Private aerospace company Rocket Lab has announced plans to launch a space debris removal demonstration mission on behalf of Japan’s space agency JAXA. The launch will involve Rocket Lab’s Electron rocket and Astroscale Japan’s Active Debris Removal satellite. JAXA selected the technology demonstration as part of its first phase Commercial Removal of Debris Demonstration Project.
Space debris is a growing problem, threatening the safety and success of future space missions. A number of technologies are being developed to deal with this problem, including satellite servicing tech that can repair and upgrade satellites while in orbit. For instances where hardware is no longer needed, debris removal tech can be used to knock it into the atmosphere where it’ll burn up.
The Astroscale Japan satellite is nicknamed ADRAS-J and it’ll be sent into orbit in 2023 by Rocket Lab’s Electron Kick Stage.

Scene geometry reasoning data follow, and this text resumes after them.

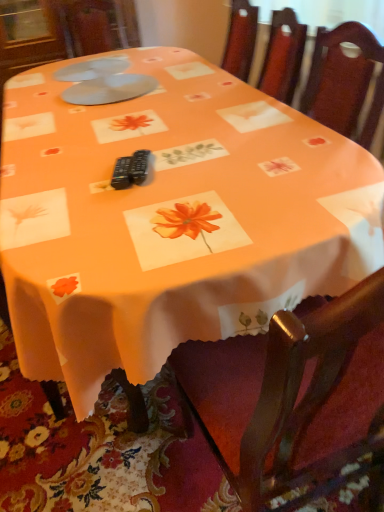 Where is `free spot to the right of white plastic plates at upper center, the 2th tableware from the front`? This screenshot has height=512, width=384. free spot to the right of white plastic plates at upper center, the 2th tableware from the front is located at coordinates (170, 60). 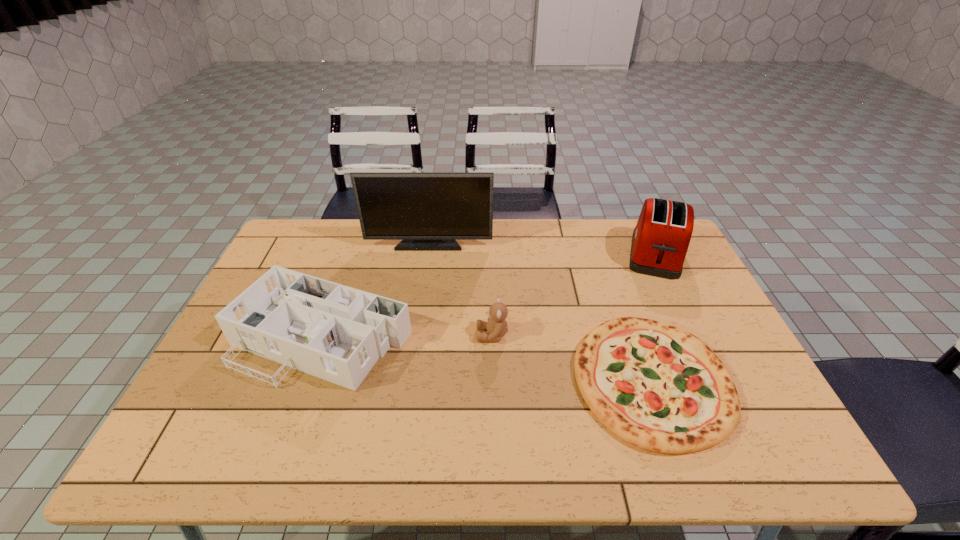 Find the location of a particular element. the tallest object is located at coordinates (428, 211).

The height and width of the screenshot is (540, 960). What are the coordinates of `toaster` in the screenshot? It's located at (660, 240).

This screenshot has width=960, height=540. Find the location of `teddy bear`. teddy bear is located at coordinates (497, 327).

Where is `dollhouse`? The height and width of the screenshot is (540, 960). dollhouse is located at coordinates (337, 333).

You are a GUI agent. You are given a task and a screenshot of the screen. Output one action in this format:
    pyautogui.click(x=<x>, y=<y>)
    Task: Click on the pizza
    
    Given the screenshot: What is the action you would take?
    pyautogui.click(x=658, y=387)

Find the location of a particular element. blank area located on the screen side of the tallest object is located at coordinates (422, 291).

Where is `vacant space situated on the front of the toaster`? The height and width of the screenshot is (540, 960). vacant space situated on the front of the toaster is located at coordinates (674, 293).

Where is `vacant space situated 0.360m on the face of the teddy bear`? The width and height of the screenshot is (960, 540). vacant space situated 0.360m on the face of the teddy bear is located at coordinates (345, 335).

At what (x,y) coordinates should I click in order to perform the action: click on vacant space located 0.090m on the face of the teddy bear. Please return your answer as a coordinate pair (x, y). The height and width of the screenshot is (540, 960). Looking at the image, I should click on (444, 335).

Where is `free space located 0.110m on the face of the teddy bear`? This screenshot has height=540, width=960. free space located 0.110m on the face of the teddy bear is located at coordinates (436, 335). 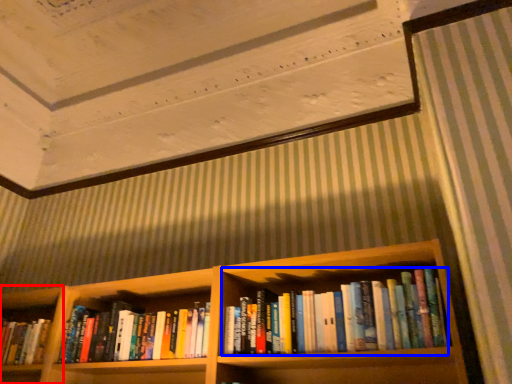 Question: Among these objects, which one is farthest to the camera, shelf (highlighted by a red box) or book (highlighted by a blue box)?

Choices:
 (A) shelf
 (B) book

Answer: (A) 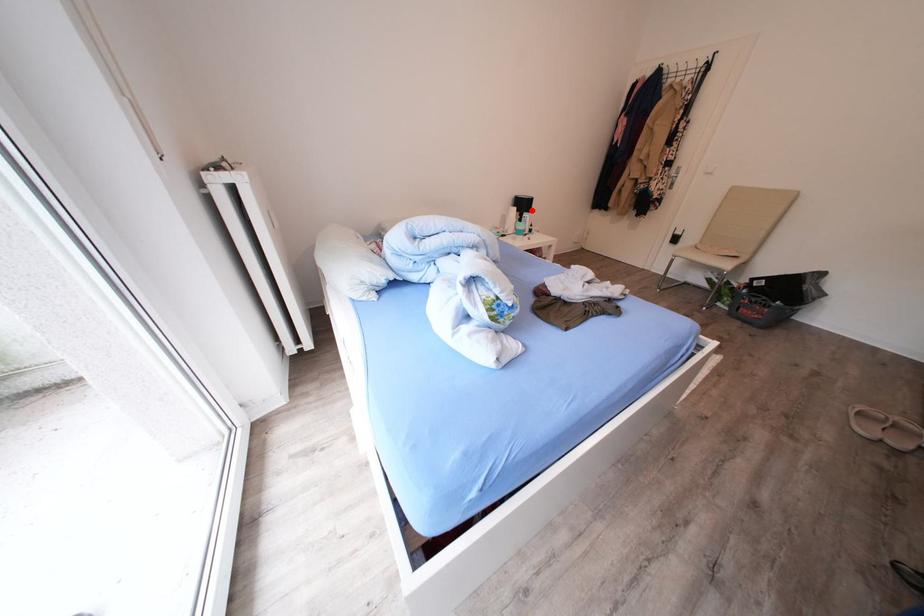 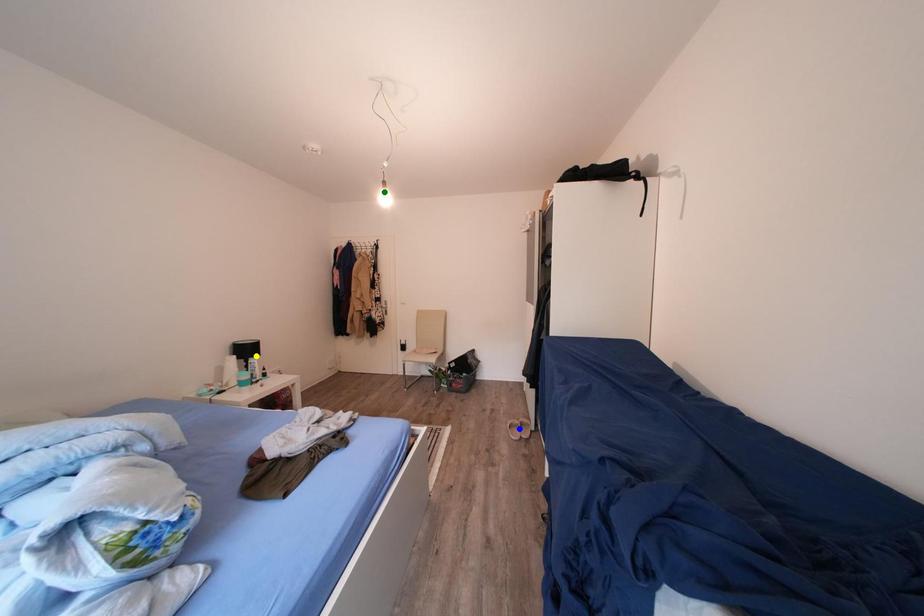 Question: I am providing you with two images of the same scene from different viewpoints. A red point is marked on the first image. You are given multiple points on the second image. In image 2, which mark is for the same physical point as the one in image 1?

Choices:
 (A) yellow point
 (B) green point
 (C) blue point

Answer: (A) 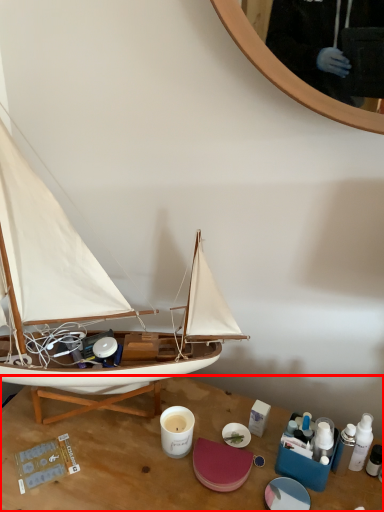 Question: Where is desk (annotated by the red box) located in relation to boat in the image?

Choices:
 (A) left
 (B) right

Answer: (B) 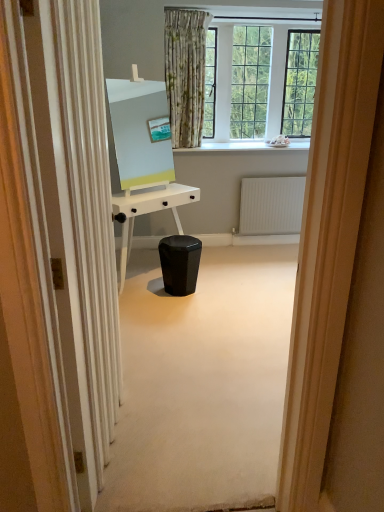 Question: Should I look upward or downward to see white textured radiator at center?

Choices:
 (A) down
 (B) up

Answer: (B)

Question: Is white textured radiator at center completely or partially outside of white glossy desk at center?

Choices:
 (A) no
 (B) yes

Answer: (B)

Question: From a real-world perspective, is white textured radiator at center physically above white glossy desk at center?

Choices:
 (A) yes
 (B) no

Answer: (B)

Question: Is white textured radiator at center facing away from white glossy desk at center?

Choices:
 (A) yes
 (B) no

Answer: (B)

Question: Is white textured radiator at center far from white glossy desk at center?

Choices:
 (A) yes
 (B) no

Answer: (A)

Question: Does white textured radiator at center appear on the right side of white glossy desk at center?

Choices:
 (A) yes
 (B) no

Answer: (A)

Question: Considering the relative sizes of white textured radiator at center and white glossy desk at center in the image provided, is white textured radiator at center smaller than white glossy desk at center?

Choices:
 (A) no
 (B) yes

Answer: (B)

Question: From a real-world perspective, is white textured radiator at center located beneath white glossy screen door at left?

Choices:
 (A) no
 (B) yes

Answer: (B)

Question: Is white textured radiator at center smaller than white glossy screen door at left?

Choices:
 (A) no
 (B) yes

Answer: (B)

Question: Is white textured radiator at center shorter than white glossy screen door at left?

Choices:
 (A) yes
 (B) no

Answer: (A)

Question: From the image's perspective, is white textured radiator at center under white glossy screen door at left?

Choices:
 (A) yes
 (B) no

Answer: (B)

Question: Is white textured radiator at center wider than white glossy screen door at left?

Choices:
 (A) yes
 (B) no

Answer: (B)

Question: Is white textured radiator at center taller than white glossy screen door at left?

Choices:
 (A) no
 (B) yes

Answer: (A)

Question: From a real-world perspective, is black glossy music stool at center beneath white glossy desk at center?

Choices:
 (A) yes
 (B) no

Answer: (A) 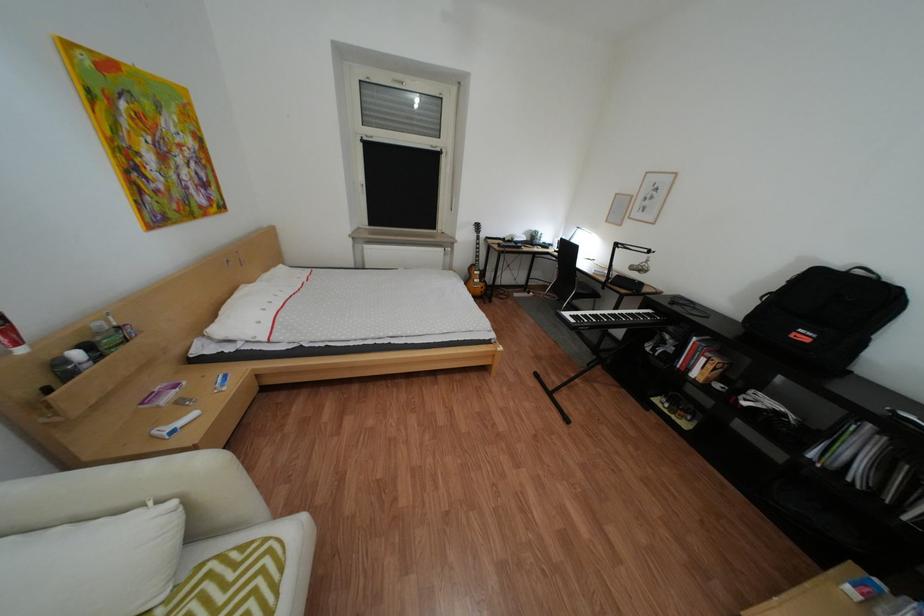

Once in orbit, the ADRAS-J satellite will find a sample of orbital debris — in this case, a rocket’s upper stage — and send back data from observations of the space junk.
That is Phase I of JAXA’s larger Commercial Removal of Debris Demonstration Project (CRD2). A second phase will take place at a later date that demonstrates actually removing the space debris from orbit, presenting yet another potential way to remove unneeded junk from orbit around our planet.
The Phase I demonstration mission is scheduled to take place in 2023 from Rocket Lab’s Launch Complex 1. Rocket Lab is one of a growing number of private aerospace companies offering commercial launch services for both government and private space missions.